What You Can Do About It
For primary hyperhidrosis, the first step is surprisingly simple: clinical-strength antiperspirants. Over-the-counter “clinical strength” products contain higher aluminum concentrations than regular antiperspirants, but prescription-strength formulas go further. For underarm sweating, aluminum chloride hexahydrate concentrations of 10% to 15% are typically recommended. Hands and feet, which are harder to treat, often need concentrations around 30%. These work by forming temporary plugs in the sweat ducts, physically reducing output.
Apply clinical-strength antiperspirants at night to dry skin. Your sweat glands are least active during sleep, which gives the aluminum time to form those duct plugs without being washed away by sweat. Morning application, when you’re already starting to warm up and move, is far less effective.
Beyond topical products, several other options exist for hyperhidrosis that doesn’t respond to antiperspirants. A treatment called iontophoresis passes a mild electrical current through water into the skin of the hands or feet and can significantly reduce sweating with regular sessions. Injections that temporarily block the nerve signals to sweat glands are effective for underarms, palms, and other focal areas, typically lasting four to twelve months per treatment. For severe cases, oral medications that reduce overall nerve signaling to sweat glands are available, though they affect the entire body and come with side effects like dry mouth.

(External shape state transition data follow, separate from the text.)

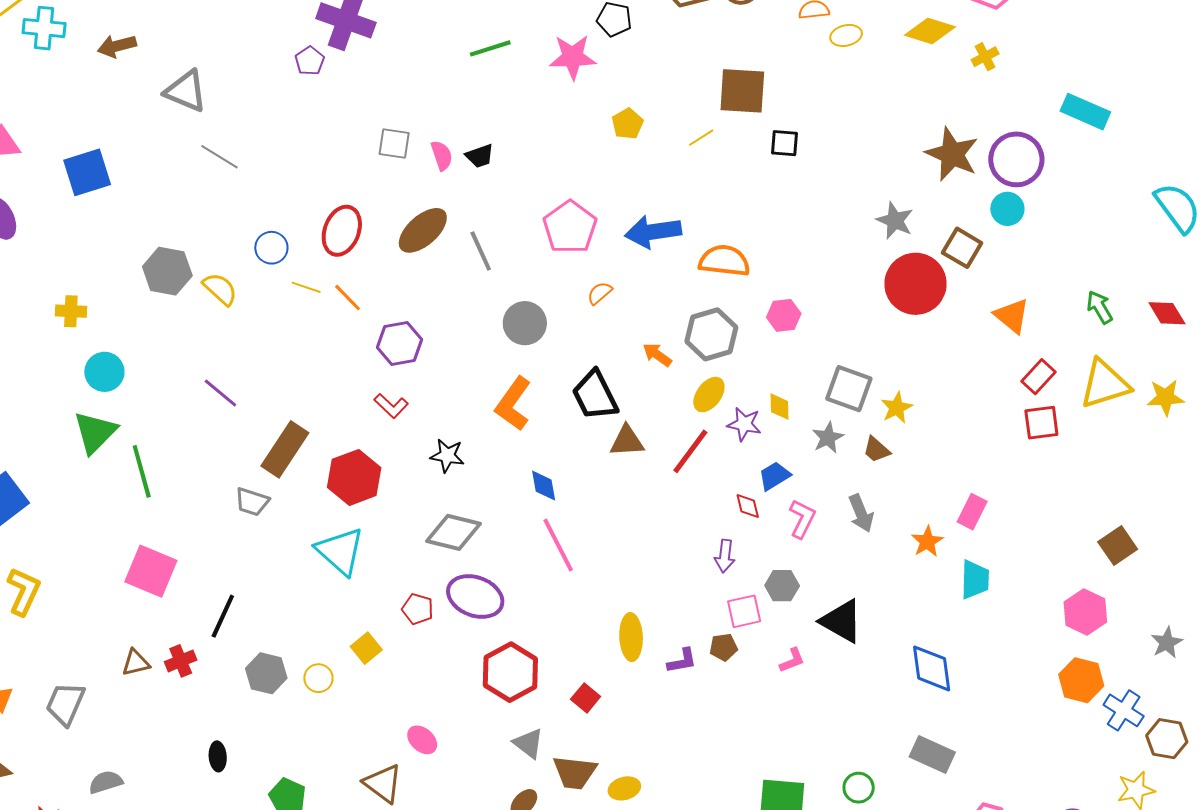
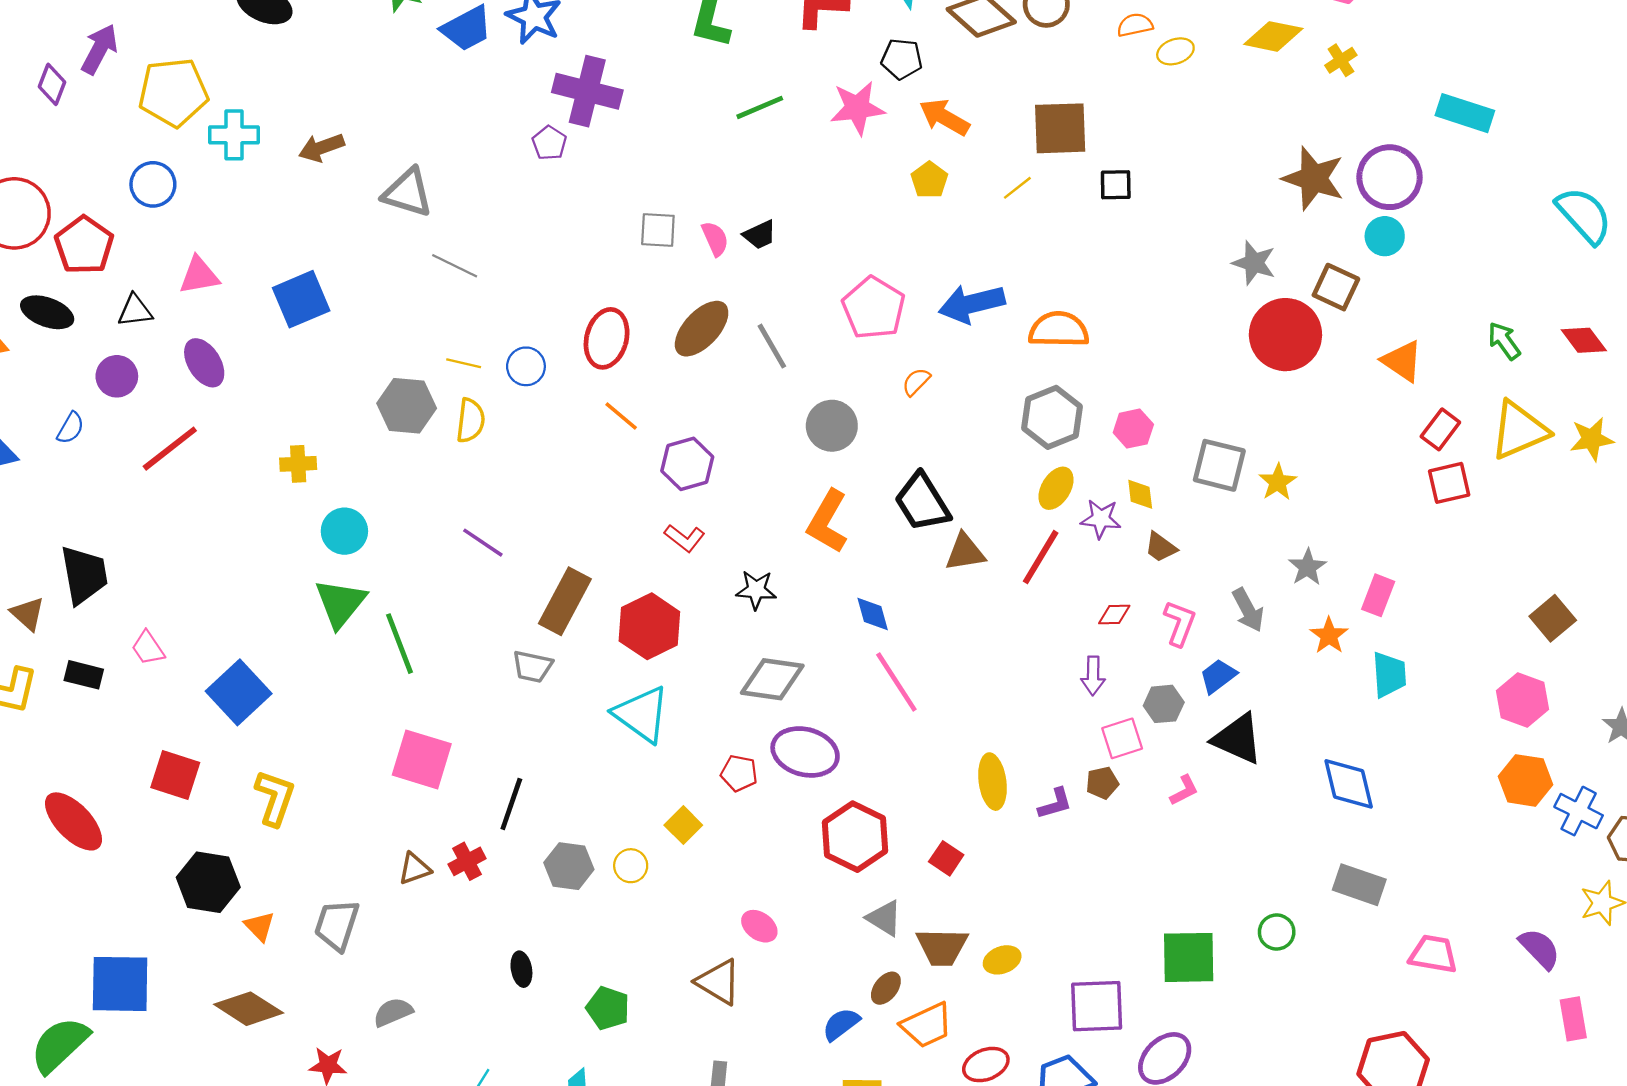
yellow line: (306, 287) -> (464, 363), moved
yellow semicircle: (220, 289) -> (471, 421), turned 60
pink hexagon: (784, 315) -> (1133, 429), moved
orange arrow: (657, 355) -> (944, 117), moved, size x1.4
gray star: (828, 438) -> (1307, 567), moved
brown trapezoid: (876, 450) -> (1161, 547), moved
blue trapezoid: (774, 476) -> (1218, 676), moved
red diamond: (748, 506) -> (1114, 615), turned -72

For secondary sweating, the most effective path is treating whatever is driving it. Thyroid medication normalizes sweating from hyperthyroidism. Better blood sugar management reduces diabetic sweating episodes. Hormone therapy can restore the thermoneutral zone during menopause. Switching medications can resolve drug-induced sweating. The sweating itself is the symptom, not the disease, and chasing the symptom alone often misses the bigger picture.